DataDog / dd-trace-py

Datadog Python APM Client
https://ddtrace.readthedocs.io/
Other
553 stars 415 forks source link

Unable to start application with Python 3.11.9 + gevent + ddtrace #8903

Open fbexiga opened 7 months ago

fbexiga commented 7 months ago

Summary of problem

When trying to start a Flask API using gunicorn + gevent + ddtrace + Python 3.11.9, the application crashes. However, if I use Python 3.11.8 instead or remove either gevent or ddtrace, it works. Also, I can only reproduce this issue on a Linux system (like Debian Bookworm), not on MacOS for instance.

Edit: it appears that even after downgrading to Py 3.11.8, with ddtrace 2.7.x the application doesn't start properly, although the error is different. With 2.6.x it does work as expected.

Which version of dd-trace-py are you using?

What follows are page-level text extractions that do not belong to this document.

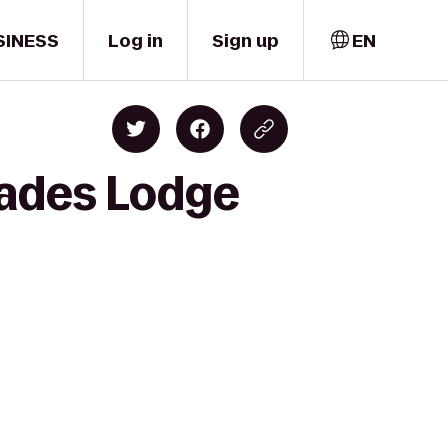
SINESS
Log in
Sign up
EN
cades Lodge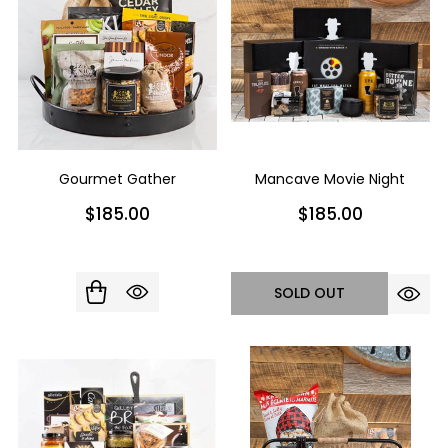
Gourmet Gather
Mancave Movie Night
$185.00
$185.00
SOLD OUT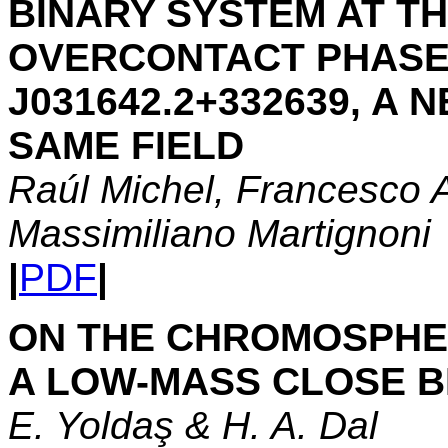
BINARY SYSTEM AT TH
OVERCONTACT PHASE,
J031642.2+332639, A 
SAME FIELD
Raúl Michel, Francesco A
Massimiliano Martignoni
|
PDF
|
ON THE CHROMOSPHER
A LOW-MASS CLOSE BI
E. Yoldaş & H. A. Dal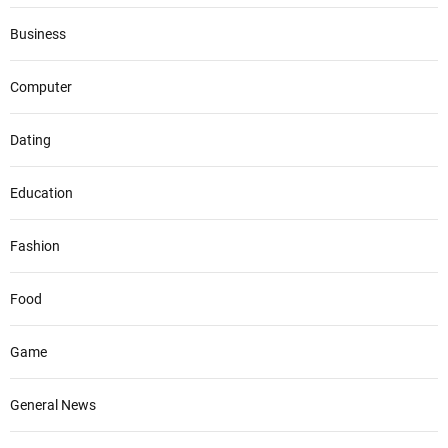
Business
Computer
Dating
Education
Fashion
Food
Game
General News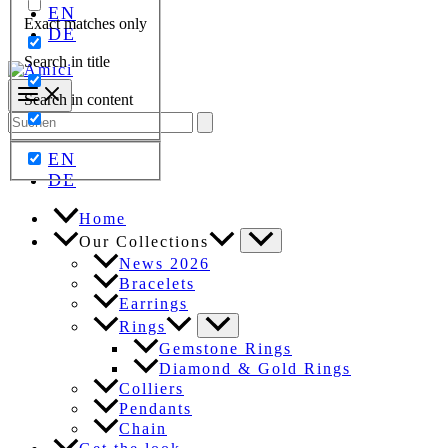
EN
Exact matches only
DE
Search in title
Search in content
Search
for:
EN
DE
Home
Our Collections
News 2026
Bracelets
Earrings
Rings
Gemstone Rings
Diamond & Gold Rings
Colliers
Pendants
Chain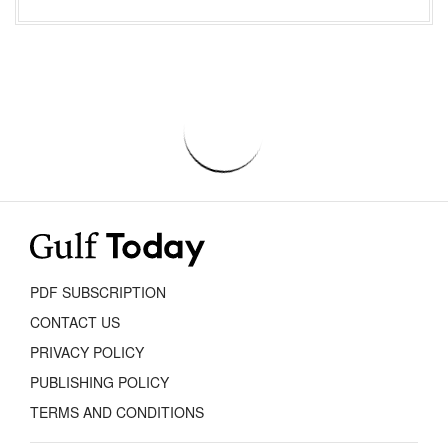
PDF SUBSCRIPTION
CONTACT US
PRIVACY POLICY
PUBLISHING POLICY
TERMS AND CONDITIONS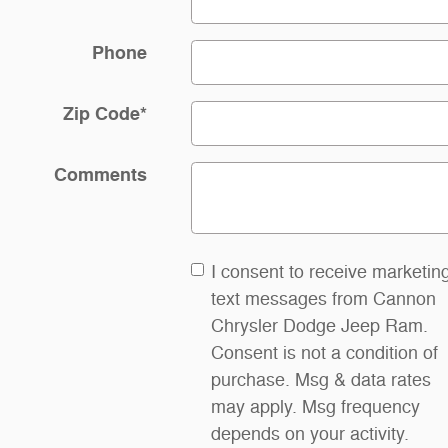
Phone
Zip Code
*
Comments
I consent to receive marketin
text messages from Cannon
Chrysler Dodge Jeep Ram.
Consent is not a condition of
purchase. Msg & data rates
may apply. Msg frequency
depends on your activity.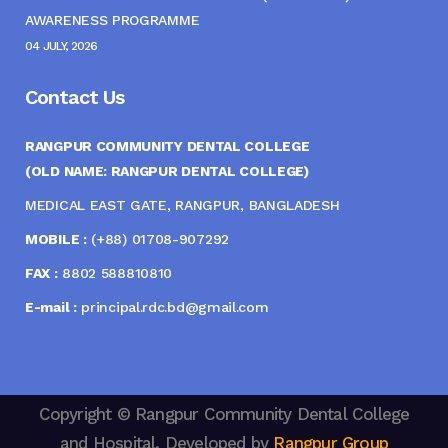
AWARENESS PROGRAMME
04 JULY, 2026
Contact Us
RANGPUR COMMUNITY DENTAL COLLEGE
(OLD NAME: RANGPUR DENTAL COLLEGE)
MEDICAL EAST GATE, RANGPUR, BANGLADESH
MOBILE :
(+88) 01708-907292
FAX :
8802 588810810
E-mail :
principal.rdc.bd@gmail.com
Copyright © Rangpur Community Dental College
and Hospital. Developed by
Rangpur Group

Tested 2.8.0, 2.7.7 and a few more down to 2.6.3

Which version of pip are you using?

Python 3.11.9 pip 24.0

Which libraries and their versions are you using?

ddtrace==2.7.7 flask==3.0.2 gevent==24.2.1 greenlet==3.0.3 gunicorn==21.2.0

How can we reproduce your problem?

If I try to start a Flask API using gunicorn with gevent workers + ddtrace + Python 3.11.9, i get the following error as soon as the worker boots:

Traceback (most recent call last):
  File "/usr/local/lib/python3.11/threading.py", line 989, in _bootstrap
    # Wrapper around the real bootstrap code that ignores
  File "ddtrace/profiling/_threading.pyx", line 38, in ddtrace.profiling._threading.native_id_hook.bootstrap_wrapper
  File "/usr/local/lib/python3.11/threading.py", line 1002, in _bootstrap
    self._bootstrap_inner()
  File "/usr/local/lib/python3.11/threading.py", line 1049, in _bootstrap_inner
    self._delete()
  File "/usr/local/lib/python3.11/threading.py", line 1081, in _delete
    del _active[get_ident()]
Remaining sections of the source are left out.